Code-A2Z · Chakravartinsamrat · Jan 19, 2025 · Jan 19, 2025 · Jan 20, 2025 · Jan 20, 2025
diff --git a/docs/projects/natural-language-processing/text_summarization.md b/docs/projects/natural-language-processing/text_summarization.md
@@ -0,0 +1,193 @@
+
+# Text Summarization
+
+### AIM
+Develop a model to summarize long articles into short, concise summaries.
+
+### DATASET LINK
+[CNN DailyMail News Dataset](https://www.kaggle.com/datasets/gowrishankarp/newspaper-text-summarization-cnn-dailymail/)
+
+### NOTEBOOK LINK
+- [Text-Summarization using TF-IDF](https://www.kaggle.com/code/piyushchakarborthy/txt-summarization-using-tf-idf)
+- [Text-Summarization using Transformers](https://www.kaggle.com/code/piyushchakarborthy/text-summarization-using-transformer)
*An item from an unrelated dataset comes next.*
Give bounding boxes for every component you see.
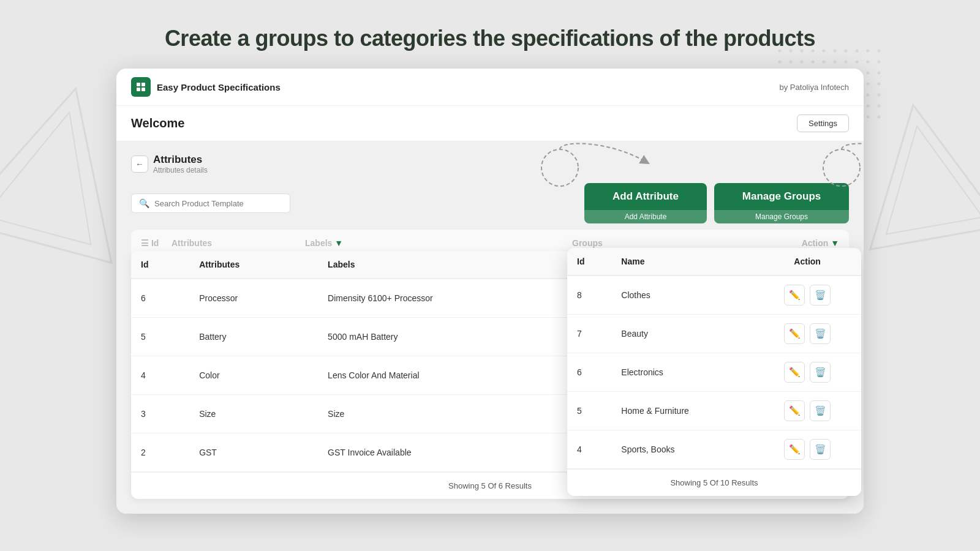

+- [Text-Summarization using TextRank](https://www.kaggle.com/code/piyushchakarborthy/text-summarization-using-textrank)
+
+### LIBRARIES NEEDED
+??? quote "LIBRARIES USED"
+
+    - pandas
+    - numpy
+    - scikit-learn
+    - matplotlib
+    - keras
+    - tensorflow
+    - spacy
+    - pytextrank
+    - TfidfVectorizer
+    - Transformer (Bart)
+--- 
+
+### DESCRIPTION
+
+??? info "What is the requirement of the project?"
+    - A robust system to summarize text efficiently is essential for handling large volumes of information.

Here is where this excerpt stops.